The Dillinger Escape Plan are cutting ties. More than that, they’re breaking chains, burning bridges, and not looking back once. And if it wasn’t clear on their last album, the incredible ‘Ire Works’, that this band no longer care one bit for mathcore, core of any kind for that matter, or their much-heralded past, then album number five proves it permanently- this is a band of pioneers intent only on pushing forward.
‘Farewell Mona Lisa’ is the first sign of where The Dillinger Escape Plan have pushed to in 2010. The sort of squirrelly beast that this band have made their own since 04’s ‘Miss Machine’, but better, it shifts and swells from extreme noise terror to tender croons to angry beehive hum. It’s defiantly individual and singularly brilliant and in five quick minutes it bursts the bubbles of those still vainly holding out hope for a return to the firestorm fury of Dillinger’s very early days. Hell, frontman Greg Puciato sings it straight to them, “What did you expect, that we would never leave home… You should never put your trust in any of us”.

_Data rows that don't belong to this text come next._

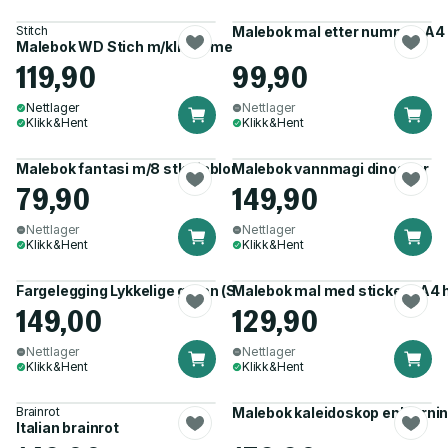
Stitch
Malebok mal etter nummer A4 
Malebok WD Stich m/klistremerker
119,90
99,90
Nettlager
Nettlager
Klikk&Hent
Klikk&Hent
Malebok fantasi m/8 stk sjablonger
Malebok vannmagi dinosaur
79,90
149,90
Nettlager
Nettlager
Klikk&Hent
Klikk&Hent
Fargelegging Lykkelige gaten (Sam Jayne)
Malebok mal med stickers A4 
149,00
129,90
Nettlager
Nettlager
Klikk&Hent
Klikk&Hent
Brainrot
Malebok kaleidoskop enhjørnin
Italian brainrot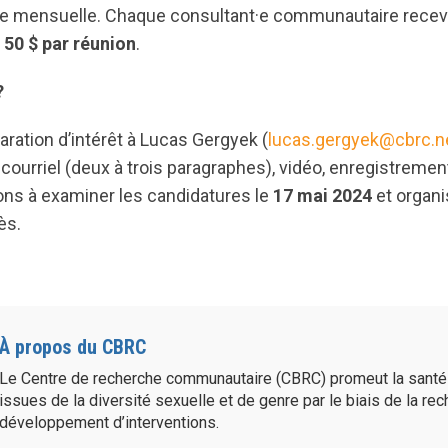
e mensuelle. Chaque consultant·e communautaire rece
50 $ par réunion
.
?
ration d’intérêt à Lucas Gergyek (
lucas.gergyek@cbrc.n
 courriel (deux à trois paragraphes), vidéo, enregistremen
 à examiner les candidatures le
17 mai 2024
et organi
ès.
À propos du CBRC
Le Centre de recherche communautaire (CBRC) promeut la sant
issues de la diversité sexuelle et de genre par le biais de la re
développement d’interventions.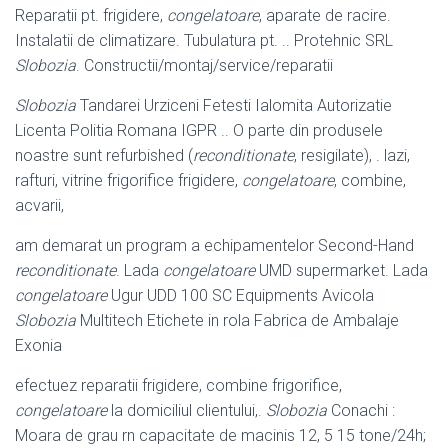
Reparatii pt. frigidere,
congelatoare
, aparate de racire.
Instalatii de climatizare. Tubulatura pt. .. Protehnic SRL
Slobozia
. Constructii/montaj/service/reparatii
Slobozia
Tandarei Urziceni Fetesti Ialomita Autorizatie
Licenta Politia Romana IGPR .. O parte din produsele
noastre sunt refurbished (
reconditionate
, resigilate), . lazi,
rafturi, vitrine frigorifice frigidere,
congelatoare
, combine,
acvarii,
am demarat un program a echipamentelor Second-Hand
reconditionate
. Lada
congelatoare
UMD supermarket. Lada
congelatoare
Ugur UDD 100 SC Equipments Avicola
Slobozia
Multitech Etichete in rola Fabrica de Ambalaje
Exonia
efectuez reparatii frigidere, combine frigorifice,
congelatoare
la domiciliul clientului,.
Slobozia
Conachi :
Moara de grau rn capacitate de macinis 12, 5 15 tone/24h;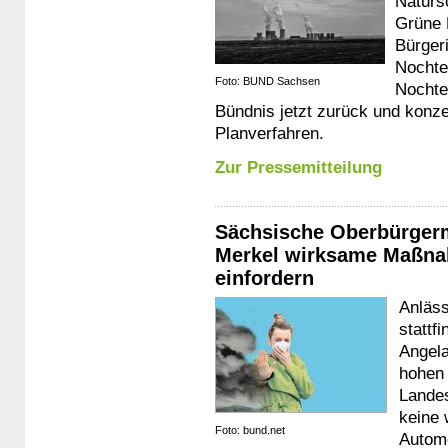
Naturs
Grüne 
Bürgeri
Nochte
Foto: BUND Sachsen
Nochten
Bündnis jetzt zurück und konze
Planverfahren.
Zur Pressemitteilung
Sächsische Oberbürgerm
Merkel wirksame Maßna
einfordern
Anläss
stattf
Angela
hohen 
Lande
keine 
Foto: bund.net
Automo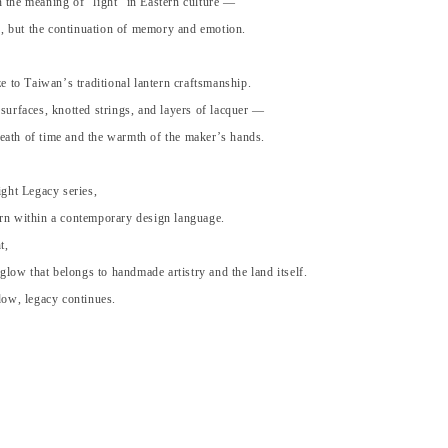
on the meaning of “light” in Eastern culture —
n, but the continuation of memory and emotion.
e to Taiwan’s traditional lantern craftsmanship.
urfaces, knotted strings, and layers of lacquer —
breath of time and the warmth of the maker’s hands.
ght Legacy series,
born within a contemporary design language.
t,
glow that belongs to handmade artistry and the land itself.
ow, legacy continues.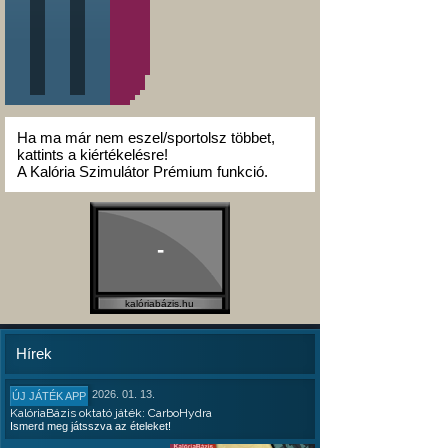
Ha ma már nem eszel/sportolsz többet,
kattints a kiértékelésre!
A Kalória Szimulátor Prémium funkció.
-
kalóriabázis.hu
Hírek
2026. 01. 13.
ÚJ JÁTÉK APP
KalóriaBázis oktató játék: CarboHydra
Ismerd meg játsszva az ételeket!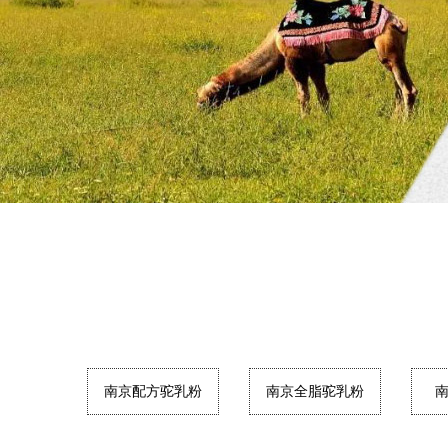
南京配方驼乳粉
南京全脂驼乳粉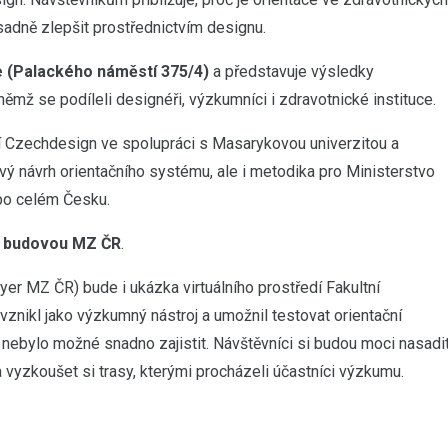
adně zlepšit prostřednictvím designu.
ze (Palackého náměstí 375/4)
a představuje výsledky
mž se podíleli designéři, výzkumníci i zdravotnické instituce.
cí Czechdesign ve spolupráci s Masarykovou univerzitou a
vý návrh orientačního systému, ale i metodika pro Ministerstvo
po celém Česku.
ed budovou MZ ČR
.
er MZ ČR) bude i ukázka virtuálního prostředí Fakultní
znikl jako výzkumný nástroj a umožnil testovat orientační
nebylo možné snadno zajistit. Návštěvníci si budou moci nasadi
 a vyzkoušet si trasy, kterými procházeli účastníci výzkumu.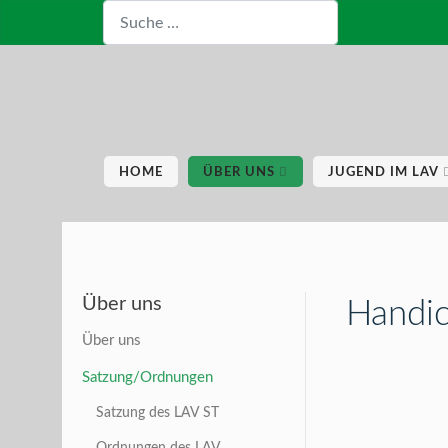
Suchen
HOME
ÜBER UNS
JUGEND IM LAV
Über uns
Handic
Über uns
Satzung/Ordnungen
Satzung des LAV ST
Ordnungen des LAV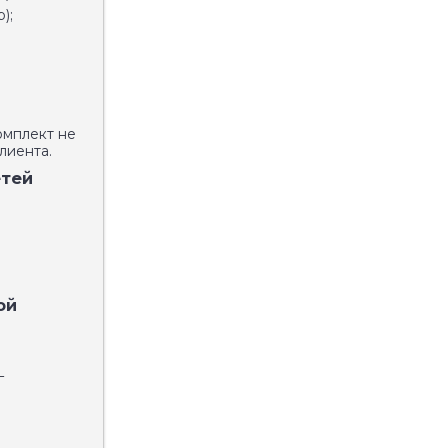
);
омплект не
лиента.
етей
ой
г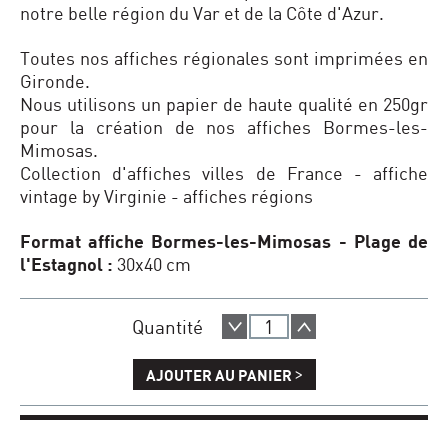
notre belle région du Var et de la Côte d'Azur.
Toutes nos affiches régionales sont imprimées en
Gironde.
Nous utilisons un papier de haute qualité en 250gr
pour la création de nos affiches Bormes-les-
Mimosas.
Collection d'affiches villes de France - affiche
vintage by Virginie - affiches régions
Format affiche Bormes-les-Mimosas - Plage de
l'Estagnol :
30x40 cm
Quantité
>
AJOUTER AU PANIER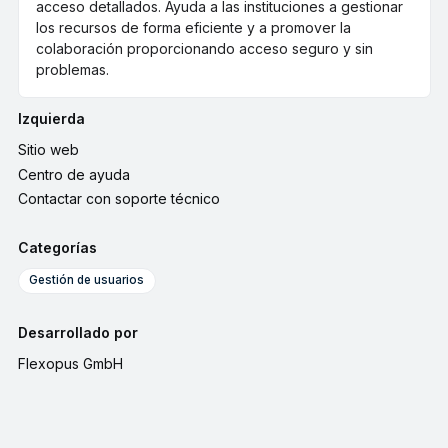
acceso detallados. Ayuda a las instituciones a gestionar
los recursos de forma eficiente y a promover la
colaboración proporcionando acceso seguro y sin
problemas.
Izquierda
Sitio web
Centro de ayuda
Contactar con soporte técnico
Categorías
Gestión de usuarios
Desarrollado por
Flexopus GmbH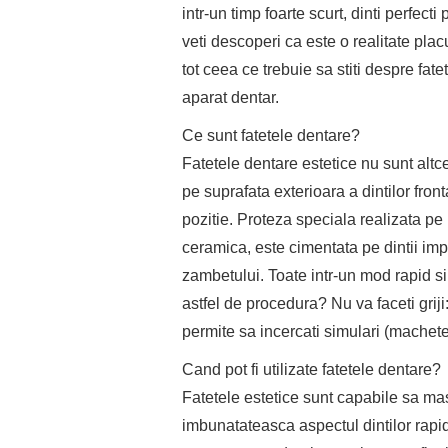
intr-un timp foarte scurt, dinti perfect
veti descoperi ca este o realitate placu
tot ceea ce trebuie sa stiti despre fatet
aparat dentar.
Ce sunt fatetele dentare?
Fatetele dentare estetice nu sunt altce
pe suprafata exterioara a dintilor fron
pozitie. Proteza speciala realizata pe 
ceramica, este cimentata pe dintii imp
zambetului. Toate intr-un mod rapid si
astfel de procedura? Nu va faceti grij
permite sa incercati simulari (machete)
Cand pot fi utilizate fatetele dentare?
Fatetele estetice sunt capabile sa ma
imbunatateasca aspectul dintilor rapid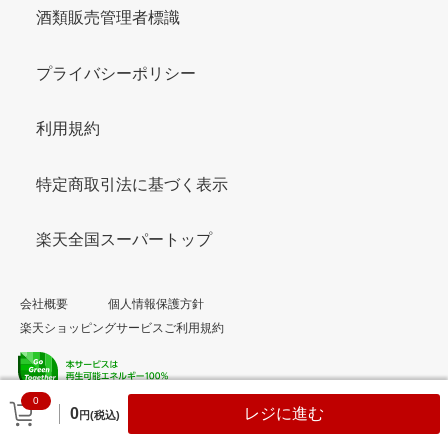
酒類販売管理者標識
プライバシーポリシー
利用規約
特定商取引法に基づく表示
楽天全国スーパートップ
会社概要
個人情報保護方針
楽天ショッピングサービスご利用規約
0
© Rakuten Group, Inc.
0
レジに進む
円(税込)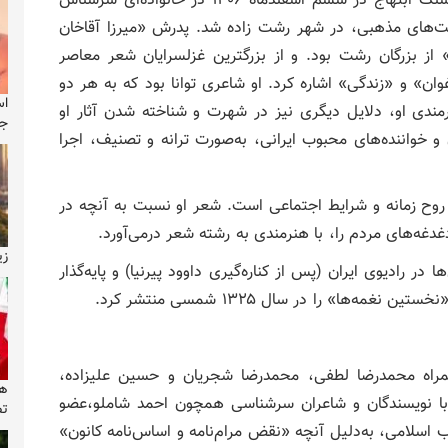
میرهوشنگ ابتهاج در ششم اسفندماه ۱۳۰۶ در خانواده‌ای سرشناس
یت‌های مذهبی، در شهر رشت زاده شد. پدرش «میرزا آقاخان
» از بزرگان رشت بود. و از بزرگترین غزلسرایان شعر معاصر
غوان» و «زندگی» اشاره کرد. او شاعری توانا بود که به هر دو
اس
مندی او، دلایل دیگری نیز در شهرت و شناخته شدن آثار او
جن
ن و خواننده‌های محبوب ایرانی، به‌صورت ترانه و تصنیف، اجرا
 روح زمانه و شرایط اجتماعی است. شعر او نسبت به آنچه در
دغه‌های مردم را، با هنرمندی به رشته شعر درمی‌آورد.
زی
ست برنامه گل‌ها در رادیوی ایران (پس از کناره‌گیری داوود پیرنیا) و پایه‌گذار
ا» را در سال ۱۳۲۵ شمسی منتشر کرد.
از حادثه میدان ژاله (۱۷ شهریور ۱۳۵۷) به‌همراه محمدرضا لطفی، محمدرضا شجریان و حسین علیزاده،
ه با نویسندگان و شاعران سرشناسی همچون احمد شاملو،عضو
تص
ان بود اما در سال ۱۳۵۸ پس از انقلاب اسلامی، به‌دلیل آنچه «نقض مرام‌نامه و اساس‌نامه کانون»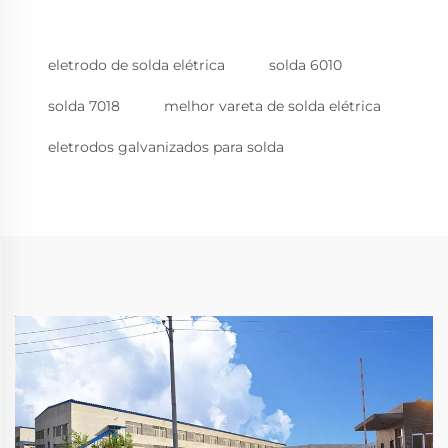
eletrodo de solda elétrica
solda 6010
solda 7018
melhor vareta de solda elétrica
eletrodos galvanizados para solda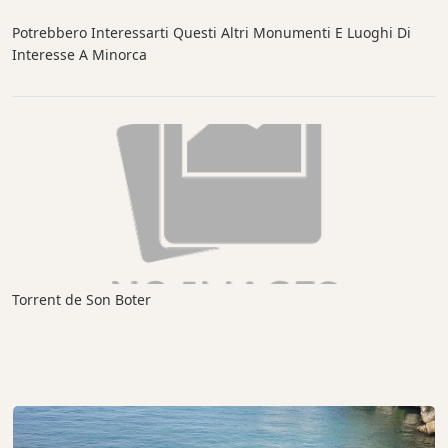
Potrebbero Interessarti Questi Altri Monumenti E Luoghi Di
Interesse A Minorca
Torrent de Son Boter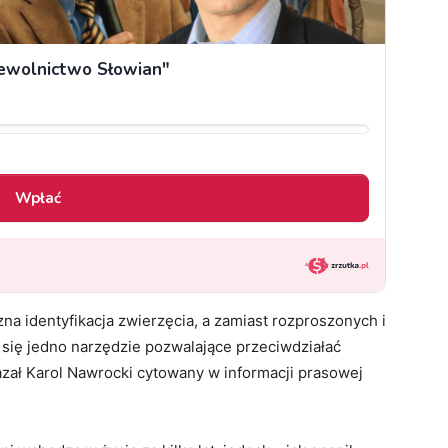
zna identyfikacja zwierzęcia, a zamiast rozproszonych i
 się jedno narzędzie pozwalające przeciwdziałać
azał Karol Nawrocki cytowany w informacji prasowej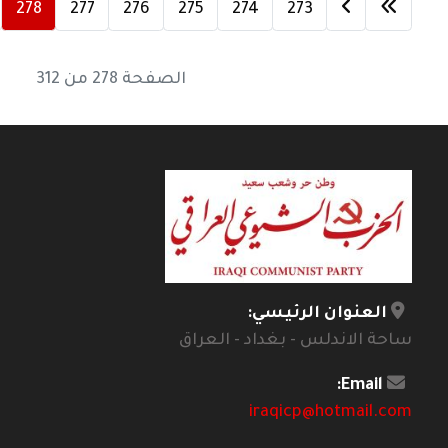
278
277
276
275
274
273
الصفحة 278 من 312
العنوان الرئيسي:
ساحة الاندلس - بغداد - العراق
Email:
iraqicp@hotmail.com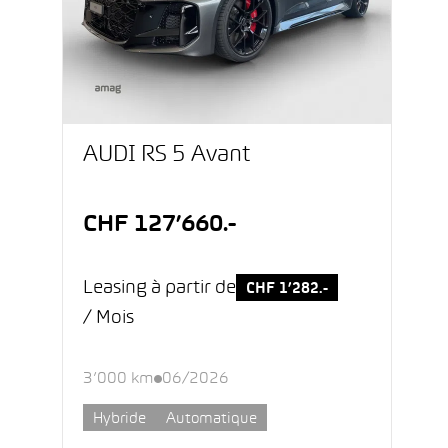
AUDI RS 5 Avant
CHF 127’660.-
Leasing à partir de
CHF 1’282.-
/ Mois
3’000 km
06/2026
Hybride
Automatique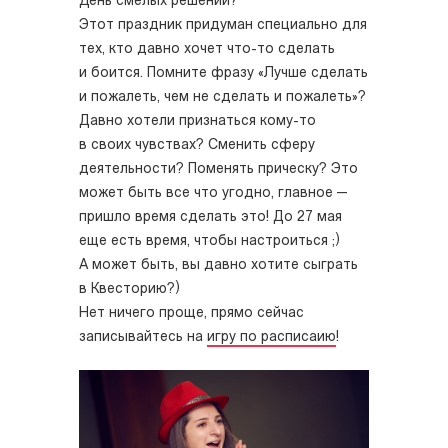
День смелых решений?
Этот праздник придуман специально для
тех, кто давно хочет что-то сделать
и боится. Помните фразу «Лучше сделать
и пожалеть, чем не сделать и пожалеть»?
Давно хотели признаться кому-то
в своих чувствах? Сменить сферу
деятельности? Поменять прическу? Это
может быть все что угодно, главное —
пришло время сделать это! До 27 мая
еще есть время, чтобы настроиться ;)
А может быть, вы давно хотите сыграть
в Квесторию?)
Нет ничего проще, прямо сейчас
записывайтесь на
игру по расписаию
!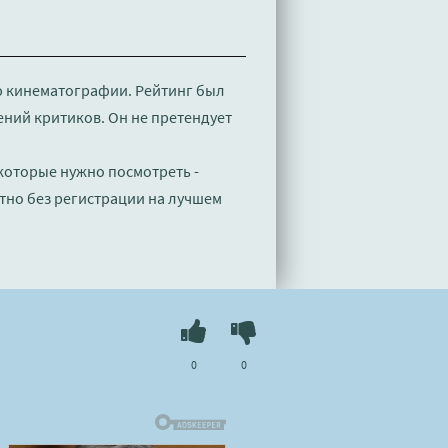
ю кинематографии. Рейтинг был
ений критиков. Он не претендует
 которые нужно посмотреть -
тно без регистрации на лучшем
0
0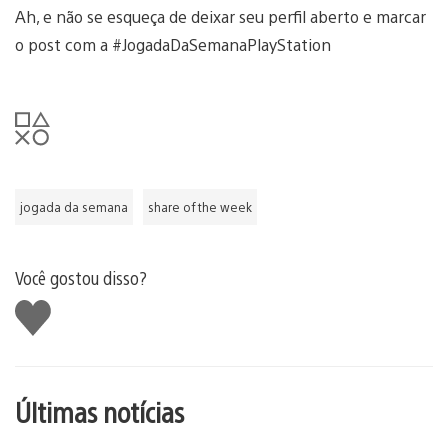
Ah, e não se esqueça de deixar seu perfil aberto e marcar
o post com a #JogadaDaSemanaPlayStation
jogada da semana
share of the week
Você gostou disso?
Curtir
Últimas notícias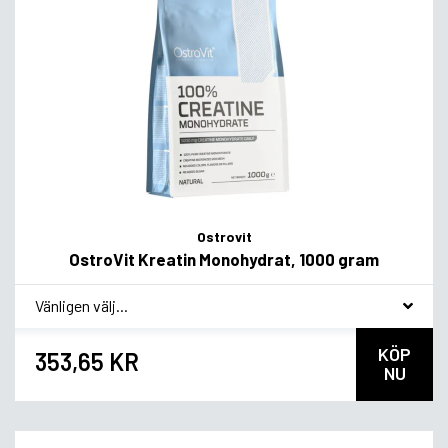
Ostrovit
OstroVit Kreatin Monohydrat, 1000 gram
*
Smakvariant
KÖP
353,65 KR
NU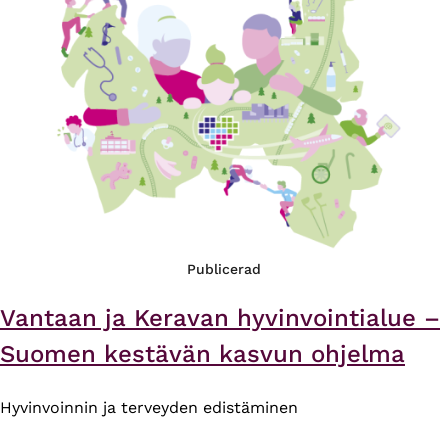
Publicerad
Vantaan ja Keravan hyvinvointialue –
Suomen kestävän kasvun ohjelma
Hyvinvoinnin ja terveyden edistäminen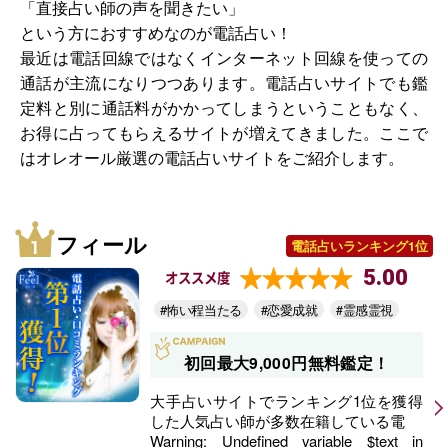
「直接占い師の声を聞きたい」
という方におすすめなのが電話占い！
最近は電話回線ではなくインターネット回線を使っての
通話が主流になりつつあります。電話占いサイトでも鑑
定料と別に通話料がかかってしまうということもなく、
お得に占ってもらえるサイトが増えてきました。ここで
はオレオール厳選の電話占いサイトをご紹介します。
フィール
電話占いランキング1位
5.00
オススメ度
#怖い程当たる
#恋愛成就
#霊感霊視
初回最大9,000円無料鑑定！
大手占いサイトでランキング1位を獲得
した人気占い師が多数在籍している電
Warning
: Undefined variable $text in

That’s not to say there is no intensity or venom here. Dillinger are still a band capable of sandblasting skin and in two-minute monsters like ‘Good Neighbour’ and ‘Crystal Morning’ they have no doubt added further fuel to their live fire. But the band are best when expanding, perverting and pulling apart these tantrums, turning them into post-everything experiments and (gasp) proper songs.
‘Widower’ goes a little clumsily from soft (love songs licks and Mike Patton-esque singing) to hard (rat-a-tat riffs and screaming about death) but handles both ends perfectly, ‘Room Full of Eyes’ is all bared teeth, electronic buzz and brilliantly rumbling bass, and closer ‘Parasitic Twins’ is dark, intimidating, and atmospheric but oh so beautiful. And despite the fact that this is the longest album Dillinger have released, as it rolls to a close you only want it to roll on and on and on.
Sure, there are other bands that do all these things but rarely at the same time and never this good. Hell, no other band on earth could put off-kilter riffs, robotic on-point percussion, inhuman barks, baroque croons, glockenspiel, strings and David Bowie’s pianist on the same record and produce something this creative, cohesive and coherent. In short, no one else is quite this good in quite this way and probably never will be.